:: Exercise directions ::
Which lines of the entries below include "Accelerator"? List them all.

--- Record set ---

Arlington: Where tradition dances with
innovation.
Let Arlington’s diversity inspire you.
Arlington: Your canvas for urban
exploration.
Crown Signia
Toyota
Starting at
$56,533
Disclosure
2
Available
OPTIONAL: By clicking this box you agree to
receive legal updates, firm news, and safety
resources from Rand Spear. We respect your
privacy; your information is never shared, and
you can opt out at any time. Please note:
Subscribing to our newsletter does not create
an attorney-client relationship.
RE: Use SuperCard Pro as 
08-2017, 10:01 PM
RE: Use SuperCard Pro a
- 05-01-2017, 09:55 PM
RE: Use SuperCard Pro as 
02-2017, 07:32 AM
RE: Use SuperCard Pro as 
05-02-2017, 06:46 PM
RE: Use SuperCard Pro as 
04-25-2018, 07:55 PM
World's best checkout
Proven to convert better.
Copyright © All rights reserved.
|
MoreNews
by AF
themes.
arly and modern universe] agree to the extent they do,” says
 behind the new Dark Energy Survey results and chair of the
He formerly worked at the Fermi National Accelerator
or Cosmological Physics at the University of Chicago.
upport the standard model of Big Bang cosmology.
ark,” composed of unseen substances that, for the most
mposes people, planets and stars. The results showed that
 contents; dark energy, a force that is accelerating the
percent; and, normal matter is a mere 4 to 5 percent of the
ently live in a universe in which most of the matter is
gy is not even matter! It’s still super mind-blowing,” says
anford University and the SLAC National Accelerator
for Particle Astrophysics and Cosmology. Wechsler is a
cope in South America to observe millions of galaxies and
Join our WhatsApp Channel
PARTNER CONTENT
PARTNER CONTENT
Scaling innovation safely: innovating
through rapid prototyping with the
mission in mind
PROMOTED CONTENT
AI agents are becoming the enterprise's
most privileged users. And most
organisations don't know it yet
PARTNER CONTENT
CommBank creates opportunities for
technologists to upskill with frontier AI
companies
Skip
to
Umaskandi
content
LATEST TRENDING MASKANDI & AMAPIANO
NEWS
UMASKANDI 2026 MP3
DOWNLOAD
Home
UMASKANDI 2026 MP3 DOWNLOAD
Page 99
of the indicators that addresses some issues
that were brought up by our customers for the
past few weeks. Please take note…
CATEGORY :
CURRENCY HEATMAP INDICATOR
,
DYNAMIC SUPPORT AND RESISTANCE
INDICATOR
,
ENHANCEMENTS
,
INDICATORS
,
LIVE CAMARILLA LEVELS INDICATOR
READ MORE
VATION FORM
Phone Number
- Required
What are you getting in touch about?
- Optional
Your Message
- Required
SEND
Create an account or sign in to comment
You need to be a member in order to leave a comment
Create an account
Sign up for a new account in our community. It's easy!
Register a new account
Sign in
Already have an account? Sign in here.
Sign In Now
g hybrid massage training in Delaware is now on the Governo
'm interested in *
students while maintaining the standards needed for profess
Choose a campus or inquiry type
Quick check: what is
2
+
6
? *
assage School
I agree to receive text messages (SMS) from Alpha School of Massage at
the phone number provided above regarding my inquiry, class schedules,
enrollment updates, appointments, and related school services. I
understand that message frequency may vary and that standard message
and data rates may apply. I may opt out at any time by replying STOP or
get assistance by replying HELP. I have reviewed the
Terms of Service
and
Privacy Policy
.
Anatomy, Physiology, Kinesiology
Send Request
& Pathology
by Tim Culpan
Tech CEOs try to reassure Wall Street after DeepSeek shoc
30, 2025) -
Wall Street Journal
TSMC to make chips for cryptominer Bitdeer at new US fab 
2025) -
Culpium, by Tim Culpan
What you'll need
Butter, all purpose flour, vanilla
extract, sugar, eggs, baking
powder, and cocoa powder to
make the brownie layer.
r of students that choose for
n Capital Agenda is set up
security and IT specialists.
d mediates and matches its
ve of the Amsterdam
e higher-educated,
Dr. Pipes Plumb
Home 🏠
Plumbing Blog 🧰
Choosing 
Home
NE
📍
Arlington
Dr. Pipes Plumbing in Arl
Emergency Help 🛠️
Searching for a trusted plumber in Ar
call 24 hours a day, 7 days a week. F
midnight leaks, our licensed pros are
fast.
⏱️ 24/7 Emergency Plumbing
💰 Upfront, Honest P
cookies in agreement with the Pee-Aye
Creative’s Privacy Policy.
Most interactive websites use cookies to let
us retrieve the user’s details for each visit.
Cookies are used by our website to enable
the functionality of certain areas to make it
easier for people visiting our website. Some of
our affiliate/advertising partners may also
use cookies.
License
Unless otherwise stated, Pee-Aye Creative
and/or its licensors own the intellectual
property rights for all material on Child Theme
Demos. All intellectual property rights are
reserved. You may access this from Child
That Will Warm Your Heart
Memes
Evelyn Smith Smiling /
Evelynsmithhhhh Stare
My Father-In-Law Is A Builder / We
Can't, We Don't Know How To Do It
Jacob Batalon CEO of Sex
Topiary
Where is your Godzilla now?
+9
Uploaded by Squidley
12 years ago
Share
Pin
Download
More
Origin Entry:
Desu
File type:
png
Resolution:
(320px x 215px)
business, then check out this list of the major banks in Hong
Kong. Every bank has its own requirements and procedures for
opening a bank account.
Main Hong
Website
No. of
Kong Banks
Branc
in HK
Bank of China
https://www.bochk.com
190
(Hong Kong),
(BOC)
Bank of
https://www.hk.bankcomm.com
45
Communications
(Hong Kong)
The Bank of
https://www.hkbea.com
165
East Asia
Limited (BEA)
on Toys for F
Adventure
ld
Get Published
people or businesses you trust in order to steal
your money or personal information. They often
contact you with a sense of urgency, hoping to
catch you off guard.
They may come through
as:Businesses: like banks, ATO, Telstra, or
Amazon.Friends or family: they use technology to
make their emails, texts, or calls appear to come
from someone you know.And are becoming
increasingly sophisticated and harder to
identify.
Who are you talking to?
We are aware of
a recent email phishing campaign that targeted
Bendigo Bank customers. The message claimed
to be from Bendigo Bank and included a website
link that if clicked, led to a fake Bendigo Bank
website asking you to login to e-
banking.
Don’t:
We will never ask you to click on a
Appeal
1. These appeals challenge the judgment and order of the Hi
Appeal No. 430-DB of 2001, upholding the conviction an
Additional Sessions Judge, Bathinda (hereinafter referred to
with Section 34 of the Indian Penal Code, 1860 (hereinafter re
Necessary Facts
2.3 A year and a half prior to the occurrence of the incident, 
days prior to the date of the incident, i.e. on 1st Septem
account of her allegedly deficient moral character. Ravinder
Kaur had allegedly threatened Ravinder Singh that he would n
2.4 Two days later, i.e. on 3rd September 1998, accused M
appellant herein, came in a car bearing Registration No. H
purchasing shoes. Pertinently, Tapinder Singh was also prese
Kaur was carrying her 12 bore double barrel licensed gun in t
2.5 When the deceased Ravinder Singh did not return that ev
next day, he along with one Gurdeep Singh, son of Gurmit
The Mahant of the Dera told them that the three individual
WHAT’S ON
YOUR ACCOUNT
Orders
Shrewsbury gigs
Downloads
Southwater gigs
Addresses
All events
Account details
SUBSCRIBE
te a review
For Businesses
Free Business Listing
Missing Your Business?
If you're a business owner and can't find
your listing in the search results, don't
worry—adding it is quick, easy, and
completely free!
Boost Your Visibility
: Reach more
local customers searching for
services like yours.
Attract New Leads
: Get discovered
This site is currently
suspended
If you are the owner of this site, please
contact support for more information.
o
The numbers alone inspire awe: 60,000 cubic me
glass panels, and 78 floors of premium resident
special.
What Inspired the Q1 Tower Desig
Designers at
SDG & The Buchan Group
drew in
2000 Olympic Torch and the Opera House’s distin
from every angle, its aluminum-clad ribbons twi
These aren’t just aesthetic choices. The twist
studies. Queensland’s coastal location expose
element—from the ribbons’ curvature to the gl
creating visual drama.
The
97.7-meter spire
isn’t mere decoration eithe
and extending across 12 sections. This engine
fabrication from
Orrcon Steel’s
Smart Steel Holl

---

:: Reply ::
He formerly worked at the Fermi National Accelerator
anford University and the SLAC National Accelerator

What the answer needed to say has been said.